William Klein (1926-2022), was one of most significant image makers of the 20th century, with a vast body of work incorporating fashion, street photography, books, films and abstract work.
With a focus on key moments and themes in Klein’s long creative career, this exhibition and accompanying publication highlight its defining characteristic: performance.
There is a theatricality to all Klein’s images and it stemmed from his philosophy of life. Firstly, Klein understood human identity and character as always being performed, always dramatic. Existence is unavoidably theatrical. We act it out – for ourselves, for each other, and for cameras.
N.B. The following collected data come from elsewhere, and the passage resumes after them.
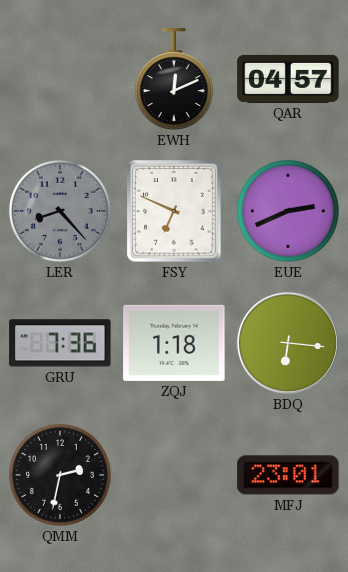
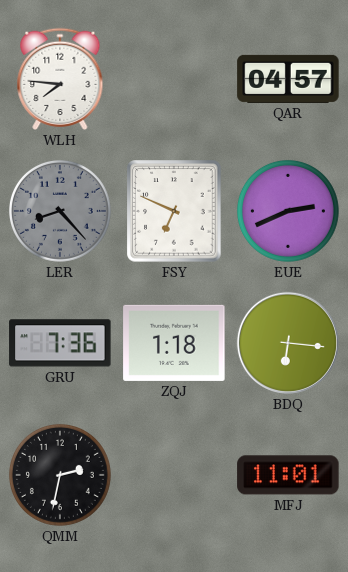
WLH: none -> 7:46
EWH: 12:11 -> none
MFJ: 23:01 -> 11:01
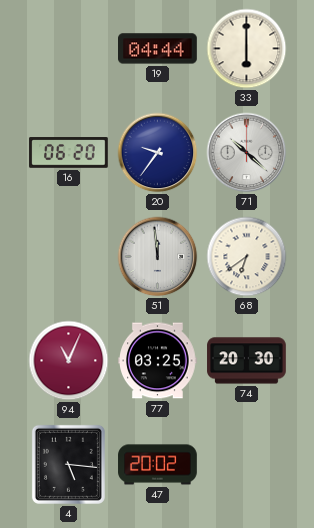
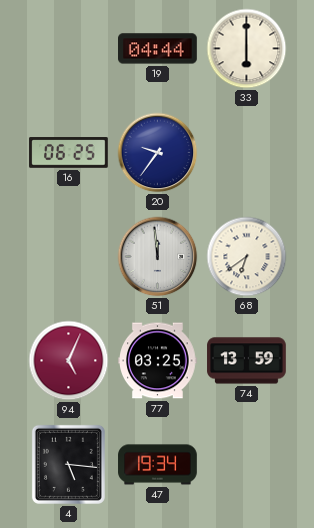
16: 06:20 -> 06:25
71: 10:22 -> none
94: 11:04 -> 5:04
74: 20:30 -> 13:59
47: 20:02 -> 19:34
Secondly, Klein was not a believer in objectivity, nor in the idea that a photographer or filmmaker should be invisible. He was upfront and actively present to his subjects, be they strangers he met and photographed on the street, fashion models with whom he collaborated, or the actors in his self-conscious and highly reflexive documentary and feature films. William Klein – All the World’s a Stage is a close and illuminating look at this most performative of artists.
Key Moments and Themes:
The Look to Camera:
Klein interacted with his subjects, talking with them, getting to know them. Whether on the street or in the studio, his photographs nearly always emerged from these exchanges. We feel Klein’s presence behind his camera, especially when his subjects are looking straight into its lens.
Working with Performers:
Klein had a natural affinity with performers of all kinds. Fashion models at Vogue, avant garde dancers, sports personalities, singers, musicians, actors. He collaborated with them in many ways, always alert to their spontaneous gestures and unexpected reactions.
Groups:
Klein’s fascination with performance is at its most complex in his legendary group portraits, usually made spontaneously on the street. Here we can feel how people intersect with each other, with the world around them, and with Klein behind the camera. These portraits, with their multiple vectors, pull the frame in different directions, full of the energy of life.
Performing the Image:
Klein understood the image itself as a kind of non-objective performance. We see this in the gestural marks of his abstract darkroom work, so reminiscent of the painterly gestures of Abstract Expressionist painting. We see it in the way he approached using his camera – handheld and visceral in a chaotic world – and in the gestural ways he printed his negatives, exploring grain, motion, and fragmentation. In his landmark photobooks, Klein pushed all this to its limits, exploring energetic page layouts, dynamic sequences and surprising graphic possibilities.